Scikit-Learn has inbuilt DecisionTreeClassifier model which can be imported by using following line of code:

In [None]:
from sklearn.tree import DecisionTreeClassifier

In [None]:
# We can instantiate DecisionTreeClassifier as follows:
classifier=DecisionTreeClassifier()

## Paramters/Arguments
As we implemented DecisionTreeClassifier and it has some arguments or parameter such as max_depth,depth,min_size. Similarly scikit-learn's decision tree also has parameters.Some of them are as follows:

1. criterion : 'gini' or 'entropy' criteria used for information gain
2. max_depth : The maximum depth of the tree. If None, then nodes are expanded until all leaves are pure or until all leaves contain less than min_samples_split samples.

3. min_samples_split : int or float, default=2
 The minimum number of samples required to split an internal node:
If int, then consider min_samples_split as the minimum number.
If float, then min_samples_split is a fraction and ceil(min_samples_split * n_samples) are the minimum number of samples for each split.


4. min_samples_leaf : int or float, default=1
The minimum number of samples required to be at a leaf node. A split point at any depth will only be considered if it leaves at least min_samples_leaf training samples in each of the left and right branches. This may have the effect of smoothing the model, especially in regression.
If int, then consider min_samples_leaf as the minimum number.
If float, then min_samples_leaf is a fraction and ceil(min_samples_leaf * n_samples) are the minimum number of samples for each node. 

5. max_leaf_nodes : int, default=None
Grow a tree with max_leaf_nodes in best-first fashion. Best nodes are defined as relative reduction in impurity. If None then unlimited number of leaf nodes.

## Defining Classifier:

In [None]:
#Let's define classifier with few of parameters
classifier=DecisionTreeClassifier(criterion='gini',
                                  max_depth=3,
                                  min_samples_split=2,
                                  min_samples_leaf=1,
                                  max_leaf_nodes=10)

## Training Classifier:

In [None]:
#We can use fit() method to train classifier on our training set
classifier.fit(x,y)

DecisionTreeClassifier(ccp_alpha=0.0, class_weight=None, criterion='gini',
                       max_depth=3, max_features=None, max_leaf_nodes=10,
                       min_impurity_decrease=0.0, min_impurity_split=None,
                       min_samples_leaf=1, min_samples_split=2,
                       min_weight_fraction_leaf=0.0, presort='deprecated',
                       random_state=None, splitter='best')
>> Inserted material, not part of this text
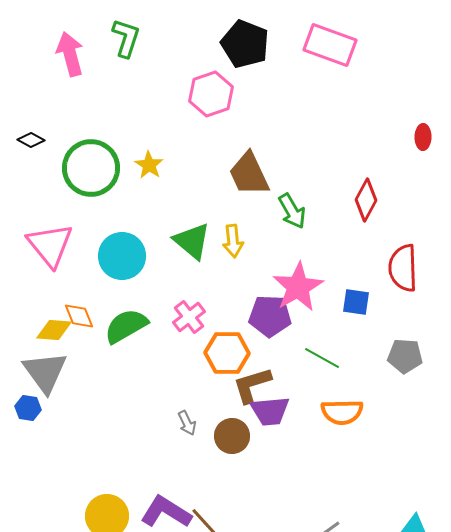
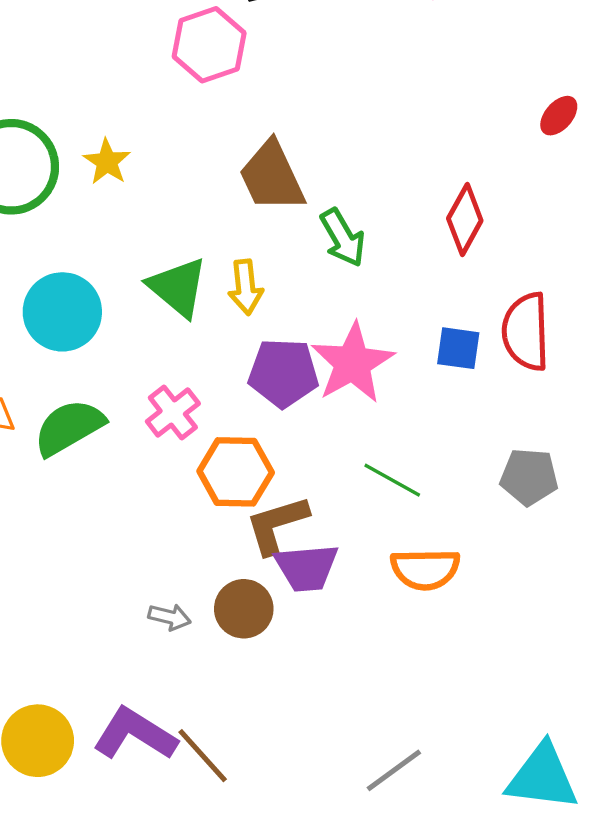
red ellipse: (423, 137) -> (559, 116), turned 40
blue square: (356, 302) -> (458, 348), moved
purple pentagon: (270, 316) -> (283, 373), moved
gray arrow: (187, 423) -> (170, 617), moved, turned -50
## Using trained classifier for prediction:

In [None]:
pred=classifier.predict(x)
pred

array([0, 0, 0, 0, 0, 1, 1, 1, 1, 1])

# Implementing Decision Tree using Tensorflow 
Tensorflow also contains inbuilt model for decision tree.The following line of code can be used to import it.

In [None]:
import tensorflow as tf
from tensorflow.estimator import BoostedTreesClassifier

## Defining Dataset parameters and building

**Before** instantiating classifier we must give names to our feature columns because BoostedTreeClassifier accepts dataset in such a way. 

In [None]:
# Dataset parameters.
num_classes = 2 # Total classes: greater or equal to $23,000, or not (See notes below).
num_features = 2 # data features size.

# Training parameters.
max_steps = 200
batch_size = 2
learning_rate = 1.0
l1_regul = 0.0
l2_regul = 0.1

# GBDT parameters.
num_batches_per_layer = 4
num_trees = 10
max_depth = 4

## Building Input Function:

In [None]:
# Build the input function.
train_input_fn = tf.compat.v1.estimator.inputs.numpy_input_fn(
    x={'x': x}, y=y,
    batch_size=batch_size, num_epochs=None, shuffle=True)

test_train_input_fn = tf.compat.v1.estimator.inputs.numpy_input_fn(
    x={'x': x}, y=y,
    batch_size=batch_size, num_epochs=1, shuffle=False)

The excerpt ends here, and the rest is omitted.